The massage constitutes a factor which supports a very important stage of child personality development. A French psychologist, Henri Wallon, identifies the child personality with its psychophysical essence. Therefore, according to his concept, the base of mental changes are the processes taking place in the child body. The first three stages of development are enclosed within the neonate period with embryonal period. The first stage covers the life inside the uterus. It is the period of total biological dependence on the mother whose body fulfils all the child’s needs, even before they appear. The second stage is a stage of motor impulsivity - there is still a symbiosis between a child and mother, however, a neonate lives in a new environment in which it fulfils the need of oxygen on its own with the use of the breathing reflex. As late as at the third stage, the physiological symbiosis turns into an emotional bond between a child and mother and, for this reason, this stage can be called an emotional stage. A child still does not differentiate itself from the surroundings, does not have a sense of its own body, physical separateness, including mental separateness - does not know that it exists. Tactile impressions enable a child to “create itself”, know its own body, set its boundaries and become aware of its own separateness.
The fulfilment of the need of emotional contact (performed in the first stage, most of all, in contact with one person - most often, a mother) guarantees a child a sense of safety. The attachment plays a function of protection from situations threatening with some danger, releases from fear of strangers, objects and sites, darkness, animals and anxiety caused by violent movements. Failure to fulfil this need results in many negative consequences not only felt directly but also in the future. The long-term consequences are personality deformations manifesting themselves in different types of complexes, whereas the immediate effects concern not only the emotional zone (predominance of negative emotions, lack of sense of safety, conduct in contacts with other people), but also the development of intellect, speech and even physical condition. It turns out that children separated from their mothers show different types of symptoms of lack of adjustment.
The valuable skill of correct reaction to stressful situations acquired in childhood is permanently included in the defensive set of adult age. The skill of conscious relaxation is really useful in fighting different types of pressures existing in the modern world.
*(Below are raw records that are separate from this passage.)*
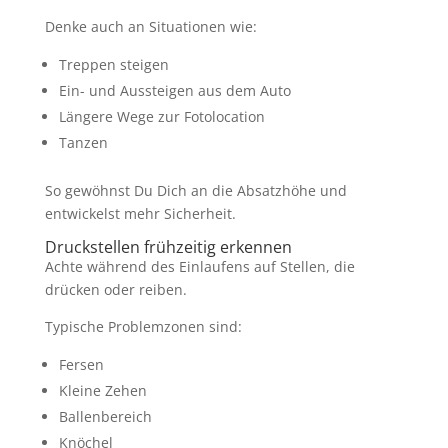
Denke auch an Situationen wie:
Treppen steigen
Ein- und Aussteigen aus dem Auto
Längere Wege zur Fotolocation
Tanzen
So gewöhnst Du Dich an die Absatzhöhe und
entwickelst mehr Sicherheit.
Druckstellen frühzeitig erkennen
Achte während des Einlaufens auf Stellen, die
drücken oder reiben.
Typische Problemzonen sind:
Fersen
Kleine Zehen
Ballenbereich
Knöchel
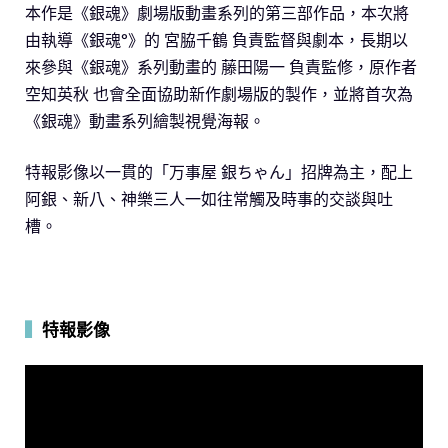
本作是《銀魂》劇場版動畫系列的第三部作品，本次將
由執導《銀魂°》的 宮脇千鶴 負責監督與劇本，長期以
來參與《銀魂》系列動畫的 藤田陽一 負責監修，原作者
空知英秋 也會全面協助新作劇場版的製作，並將首次為
《銀魂》動畫系列繪製視覺海報。
特報影像以一貫的「万事屋 銀ちゃん」招牌為主，配上
阿銀、新八、神樂三人一如往常觸及時事的交談與吐
槽。
▍
特報影像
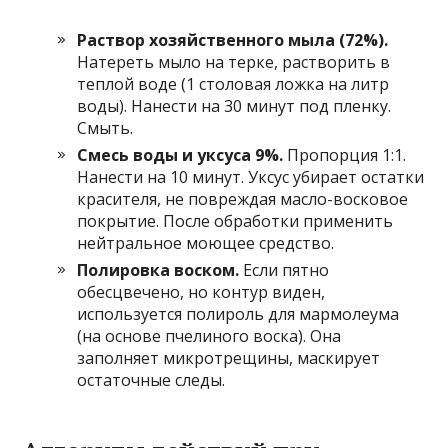
Раствор хозяйственного мыла (72%).
Натереть мыло на терке, растворить в
теплой воде (1 столовая ложка на литр
воды). Нанести на 30 минут под пленку.
Смыть.
Смесь воды и уксуса 9%.
Пропорция 1:1.
Нанести на 10 минут. Уксус убирает остатки
красителя, не повреждая масло-восковое
покрытие. После обработки применить
нейтральное моющее средство.
Полировка воском.
Если пятно
обесцвечено, но контур виден,
используется полироль для мармолеума
(на основе пчелиного воска). Она
заполняет микротрещины, маскирует
остаточные следы.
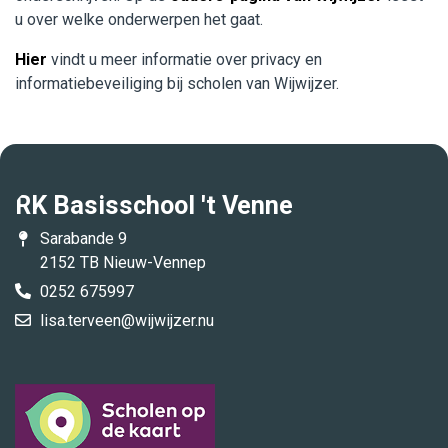
u over welke onderwerpen het gaat.
Werken bij WijWijzer
Hier
vindt u meer informatie over privacy en
Contact
informatiebeveiliging bij scholen van Wijwijzer.
RK Basisschool 't Venne
Sarabande 9
2152 TB Nieuw-Vennep
0252 675997
lisa.terveen@wijwijzer.nu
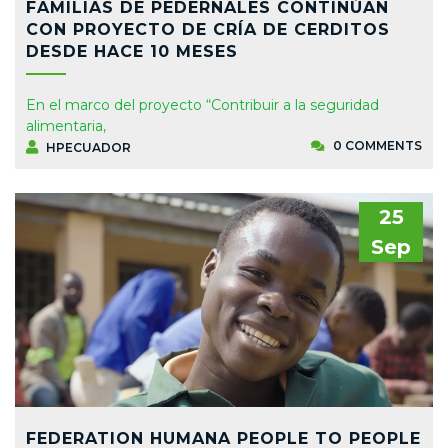
FAMILIAS DE PEDERNALES CONTINÚAN
CON PROYECTO DE CRÍA DE CERDITOS
DESDE HACE 10 MESES
En el marco del proyecto “Contribuir a la seguridad
alimentaria,
0 COMMENTS
HPECUADOR
25
Sep
FEDERATION HUMANA PEOPLE TO PEOPLE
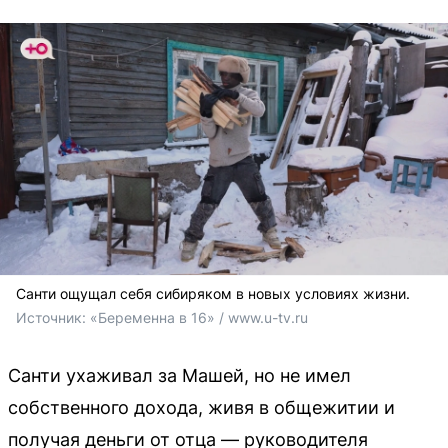
Санти ощущал себя сибиряком в новых условиях жизни.
Источник: 
«Беременна в 16» / www.u-tv.ru
Санти ухаживал за Машей, но не имел
собственного дохода, живя в общежитии и
получая деньги от отца — руководителя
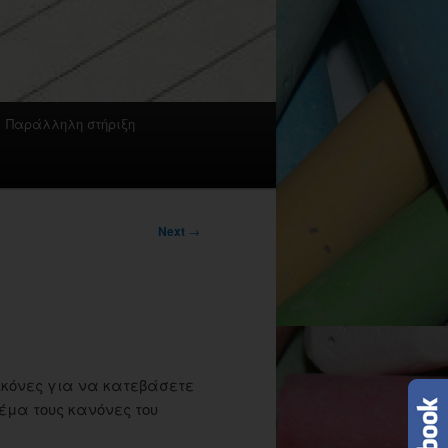
Παράλληλη στήριξη
Next
→
ικόνες για να κατεβάσετε
έμα τους κανόνες του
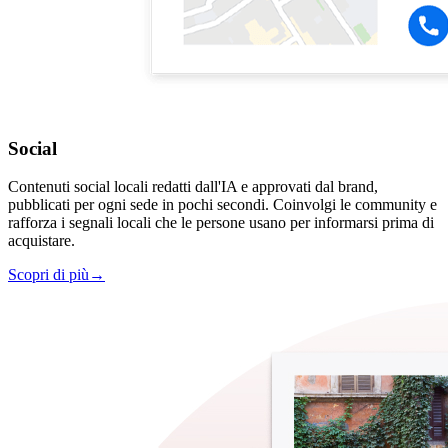
Social
Contenuti social locali redatti dall'IA e approvati dal brand,
pubblicati per ogni sede in pochi secondi. Coinvolgi le community e
rafforza i segnali locali che le persone usano per informarsi prima di
acquistare.
Scopri di più
→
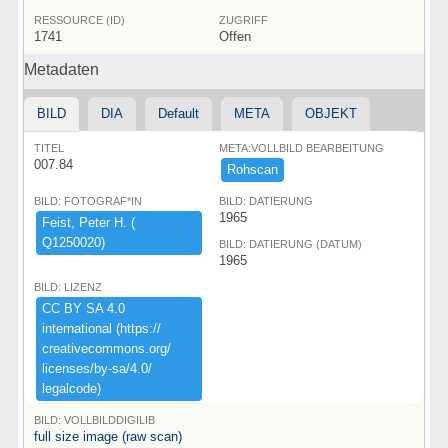
RESSOURCE (ID)
ZUGRIFF
1741
Offen
Metadaten
BILD
DIA
Default
META
OBJEKT
TITEL
META:VOLLBILD BEARBEITUNG
007.84
Rohscan
BILD: FOTOGRAF*IN
BILD: DATIERUNG
1965
Feist,​ ​Peter ​H.​ ​(​
Q1250020)​
BILD: DATIERUNG (DATUM)
1965
BILD: LIZENZ
CC ​BY ​SA ​4.​0 ​
international ​(​https:​/​/​
creativecommons.​org/​
licenses/​by-​sa/​4.​0/​
legalcode)​
BILD: VOLLBILDDIGILIB
full size image (raw scan)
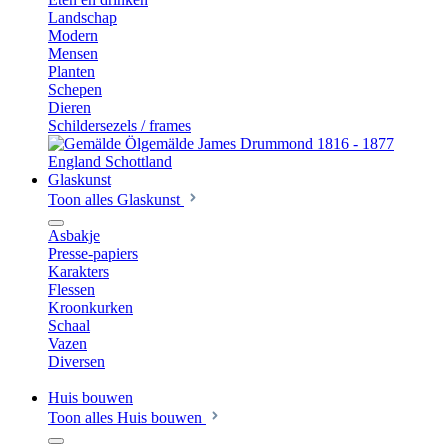
Landschap
Modern
Mensen
Planten
Schepen
Dieren
Schildersezels / frames
Glaskunst
Toon alles Glaskunst
Asbakje
Presse-papiers
Karakters
Flessen
Kroonkurken
Schaal
Vazen
Diversen
Huis bouwen
Toon alles Huis bouwen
It turns out that the type of relationships which we establish with other people in our adult age is the reflection of the type of bonds created in childhood. People who were provided with the sense of safety in that period (to whom parents paid a lot of attention, whom parents took on their hands, listened to and had good eye contact with; briefly speaking: who were loved and care for in the right manner) usually do not have any difficulties in establishing close contacts with other people. They are trustful and are perceived as such. Their relationships with partners are happier, last longer and relatively less often end up in divorce. In turn, children who were deprived of such bonds in childhood are characteristic of constant anxiety and lack of sense of safety. They are less sympathetic and it is more difficult for them to accept help from other people. They also cannot establish an intimate contact: their friendships or marriages are often victims of jealousy, fears and resistance from too close involvement.
So, the values constituting an essential element of child massages, such as trust, love, sympathy, warmth, openness or honesty will certainly bring profits in adult life.